Shift Supervisor (F&B)
Under general supervision, performs a variety of tasks in coordinating food and beverage services of assigned areas. Supervises staff and coordinates the activities for patrons in a manner that will ensure prompt and courteous service. Completes various cash and activity reports. Employee must exercise considerable initiative and independent judgment. Reports to the assigned Manager.
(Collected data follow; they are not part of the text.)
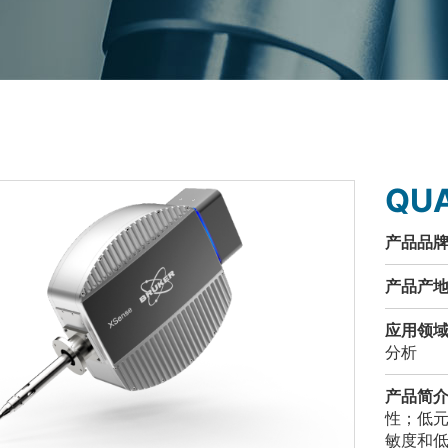
QU
产品品牌
产品产地
应用领域
分析
产品简介
性；低
敏度和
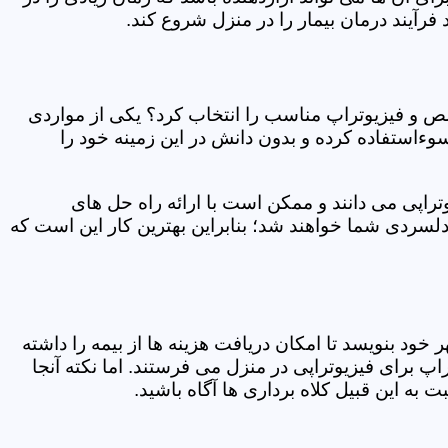
فرآیند درمان بیمار را در منزل شروع کند.
ص و فیزیوتراپ مناسب را انتخاب کرد؟ یکی از مواردی
سوءاستفاده کرده و بدون دانش در این زمینه خود را
راپی می دانند و ممکن است با ارائه راه حل های
دلسردی شما خواهند شد؛ بنابراین بهترین کار این است که
ر خود بنویسد تا امکان دریافت هزینه ها از بیمه را داشته
 برای فیزیوتراپی در منزل می فرستند. اما نکته آنجا
 به این قبیل کلاه برداری ها آگاه باشید.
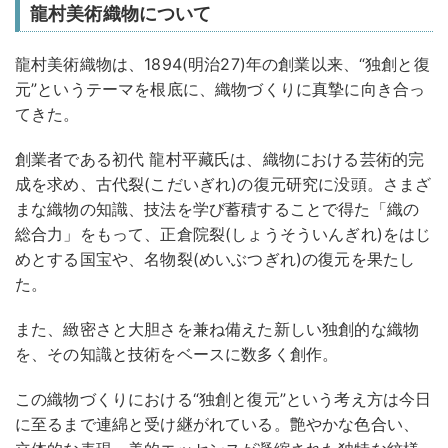
龍村美術織物について
龍村美術織物は、1894(明治27)年の創業以来、“独創と復
元”というテーマを根底に、織物づくりに真摯に向き合っ
てきた。
創業者である初代 龍村平藏氏は、織物における芸術的完
成を求め、古代裂(こだいぎれ)の復元研究に没頭。さまざ
まな織物の知識、技法を学び蓄積することで得た「織の
総合力」をもって、正倉院裂(しょうそういんぎれ)をはじ
めとする国宝や、名物裂(めいぶつぎれ)の復元を果たし
た。
また、緻密さと大胆さを兼ね備えた新しい独創的な織物
を、その知識と技術をベースに数多く創作。
この織物づくりにおける“独創と復元”という考え方は今日
に至るまで連綿と受け継がれている。艶やかな色合い、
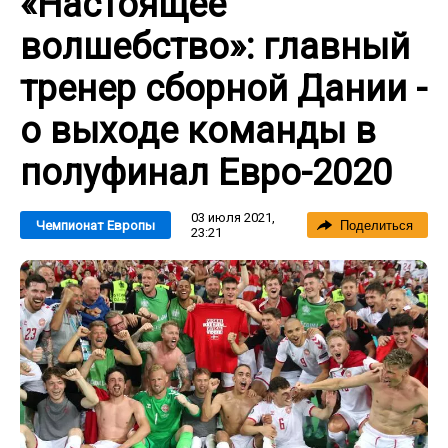
«Настоящее
волшебство»: главный
тренер сборной Дании -
о выходе команды в
полуфинал Евро-2020
03 июля 2021,
Чемпионат Европы
Поделиться
23:21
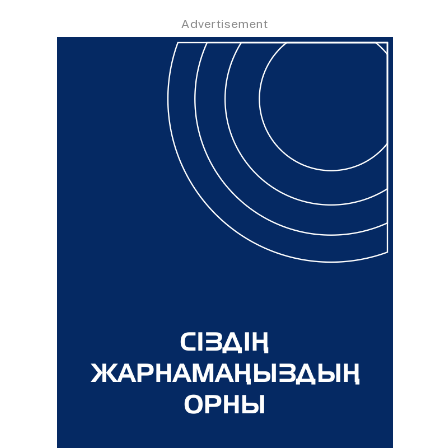
Advertisement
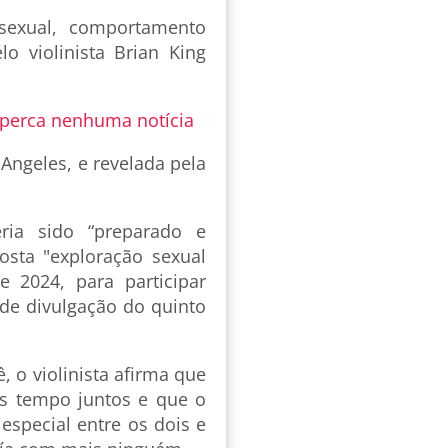
sexual, comportamento
lo violinista Brian King
 perca nenhuma notícia
 Angeles, e revelada pela
ria sido “preparado e
sta "exploração sexual
 2024, para participar
 de divulgação do quinto
 o violinista afirma que
s tempo juntos e que o
especial entre os dois e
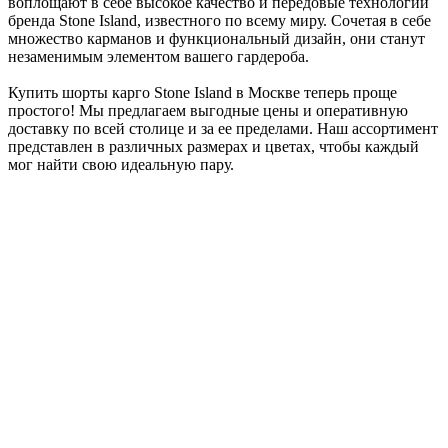
воплощают в себе высокое качество и передовые технологии
бренда Stone Island, известного по всему миру. Сочетая в себе
множество карманов и функциональный дизайн, они станут
незаменимым элементом вашего гардероба.
Купить шорты карго Stone Island в Москве теперь проще
простого! Мы предлагаем выгодные цены и оперативную
доставку по всей столице и за ее пределами. Наш ассортимент
представлен в различных размерах и цветах, чтобы каждый
мог найти свою идеальную пару.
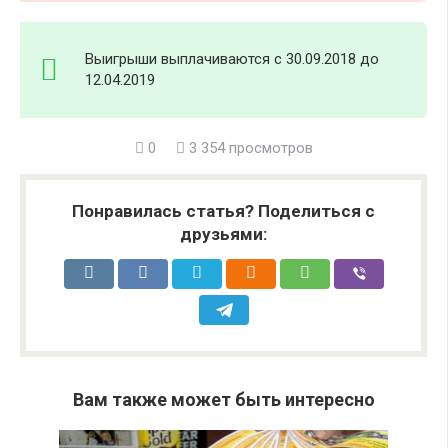
Выигрыши выплачиваются с 30.09.2018 до
12.04.2019
0
3 354 просмотров
Понравилась статья? Поделиться с
друзьями:
Вам также может быть интересно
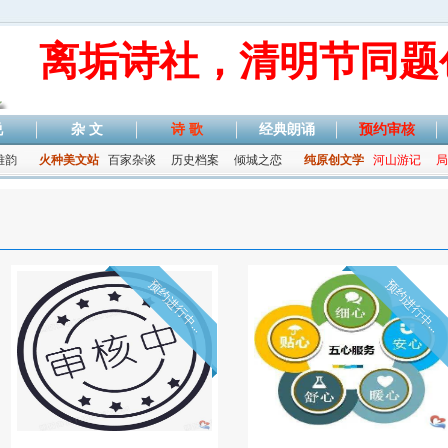
离垢诗社，清明节同题
说
杂 文
诗 歌
经典朗诵
预约审核
雅韵
火种美文站
百家杂谈
历史档案
倾城之恋
纯原创文学
河山游记
局
预约进行中...
预约进行中...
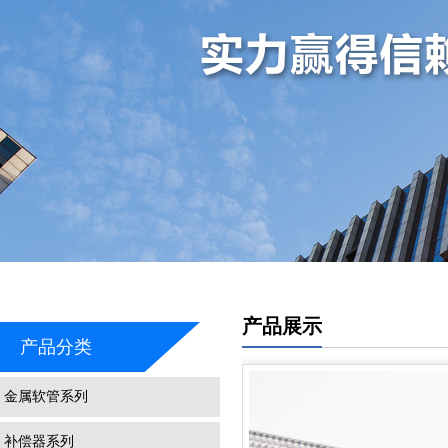
产品展示
产品分类
金属软管系列
补偿器系列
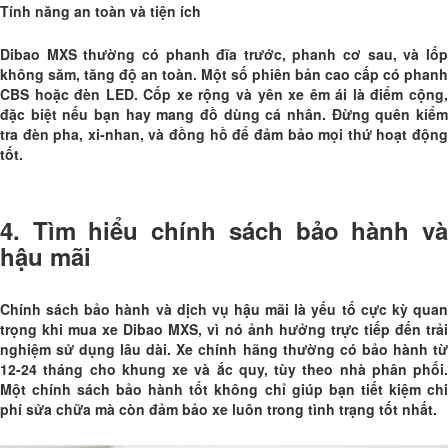
Tính năng an toàn và tiện ích
Dibao MXS thường có phanh đĩa trước, phanh cơ sau, và lốp
không săm, tăng độ an toàn. Một số phiên bản cao cấp có phanh
CBS hoặc đèn LED. Cốp xe rộng và yên xe êm ái là điểm cộng,
đặc biệt nếu bạn hay mang đồ dùng cá nhân. Đừng quên kiểm
tra đèn pha, xi-nhan, và đồng hồ để đảm bảo mọi thứ hoạt động
tốt.
4. Tìm hiểu chính sách bảo hành và
hậu mãi
Chính sách bảo hành và dịch vụ hậu mãi là yếu tố cực kỳ quan
trọng khi mua xe Dibao MXS, vì nó ảnh hưởng trực tiếp đến trải
nghiệm sử dụng lâu dài. Xe chính hãng thường có bảo hành từ
12-24 tháng cho khung xe và ắc quy, tùy theo nhà phân phối.
Một chính sách bảo hành tốt không chỉ giúp bạn tiết kiệm chi
phí sửa chữa mà còn đảm bảo xe luôn trong tình trạng tốt nhất.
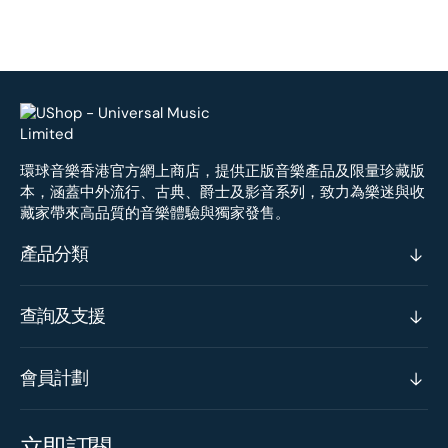
環球音樂香港官方網上商店，提供正版音樂產品及限量珍藏版
本，涵蓋中外流行、古典、爵士及影音系列，致力為樂迷與收
藏家帶來高品質的音樂體驗與獨家發售。
產品分類
查詢及支援
會員計劃
立即訂閱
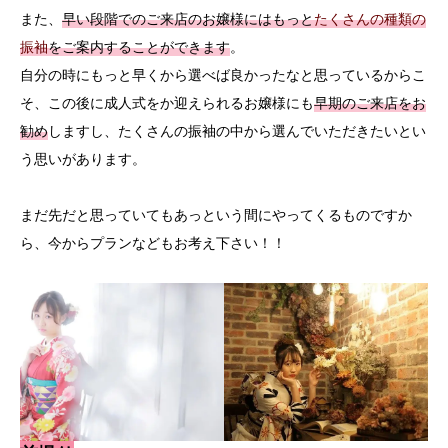
また、
早い段階でのご来店のお嬢様にはもっと
たくさんの種類の
振袖
をご案内することができます
。
自分の時にもっと早くから選べば良かったなと思っているからこ
そ、この後に成人式をか迎えられるお嬢様にも
早期のご来店をお
勧め
しますし、たくさんの振袖の中から選んでいただきたいとい
う思いがあります。
まだ先だと思っていてもあっという間にやってくるものですか
ら、今からプランなどもお考え下さい！！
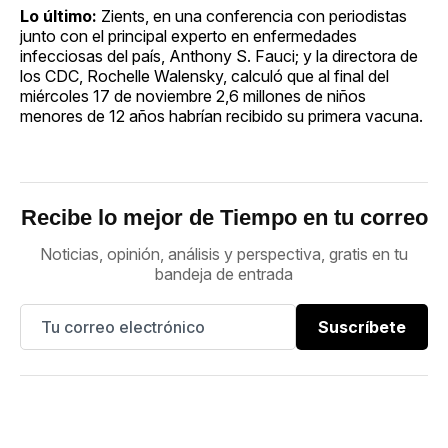
Lo último:
Zients, en una conferencia con periodistas
junto con el principal experto en enfermedades
infecciosas del país, Anthony S. Fauci; y la directora de
los CDC, Rochelle Walensky, calculó que al final del
miércoles 17 de noviembre 2,6 millones de niños
menores de 12 años habrían recibido su primera vacuna.
Recibe lo mejor de Tiempo en tu correo
Noticias, opinión, análisis y perspectiva, gratis en tu
bandeja de entrada
Suscríbete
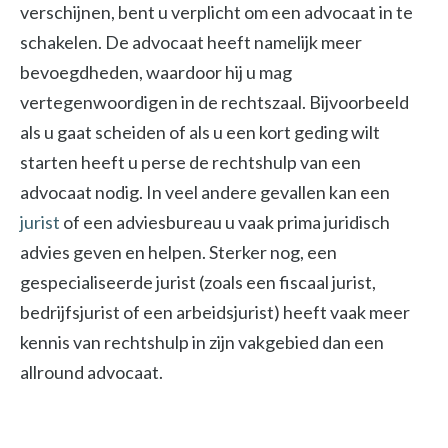
verschijnen, bent u verplicht om een advocaat in te
schakelen. De advocaat heeft namelijk meer
bevoegdheden, waardoor hij u mag
vertegenwoordigen in de rechtszaal. Bijvoorbeeld
als u gaat scheiden of als u een kort geding wilt
starten heeft u perse de rechtshulp van een
advocaat nodig. In veel andere gevallen kan een
jurist
of een adviesbureau u vaak prima juridisch
advies geven en helpen. Sterker nog, een
gespecialiseerde jurist (zoals een fiscaal jurist,
bedrijfsjurist of een arbeidsjurist) heeft vaak meer
kennis van rechtshulp in zijn vakgebied dan een
allround advocaat.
Provides training, evaluating, and coaching the personnel of the assigned areas and operations. Supports other managers and participates in supervising and developing personnel. Directs the assignment of tasks of each operating area, i.e., dining rooms, lounges, as well as coordinates with the kitchen and maintenance to ensure that the operating outlet objectives are accomplished. Helps implement new serving methods. Creates and implements new serving methods and procedures for wait staff including sanitation codes and safety standards. Makes records of any special needs or requests of guests and follows up as needed to ensure satisfaction. Coordinates menu selections and special requests with the chef and other kitchen personnel to be sure that all requests can be satisfied. Ensures a safe and clean environment for all employees. Creates various reports on a regular basis. Maintains a high level of guest recognition with all staff. Ensures compliance with all applicable laws including, but not limited to ALE, ABC, health, etc. Assists in developing wine lists and maintaining proper controls and inventory levels for all beverages and related items. Assists in monthly food and beverage inventories and ensures proper par levels. Assists in conducting quarterly inventories of china, glass, silver, supplies, and ensures proper par levels. Cleans tables, sets up dining room and buffet arrangements, including beverages, and other supplies. Additional Functions: Answers telephone calls and respond to inquiries, take messages, and/or forwards calls to appropriate personnel. Performs other related work as required. Buses tables, set tables and serves guests, as needed. Performs other related work as required.
Graduation from high school or equivalent, four years restaurant experience and prefer two years in a management position; or an equivalent combination of training and experience to provide the required skills, knowledge and abilities. Requires the ability to exert up to 20 pounds of force occasionally, and/or up to 10 pounds of force frequently, and/or a negligible amount of force constantly to move objects. Physical demand requirements are in excess of those for sedentary work. This type of work usually requires walking or standing to a significant degree.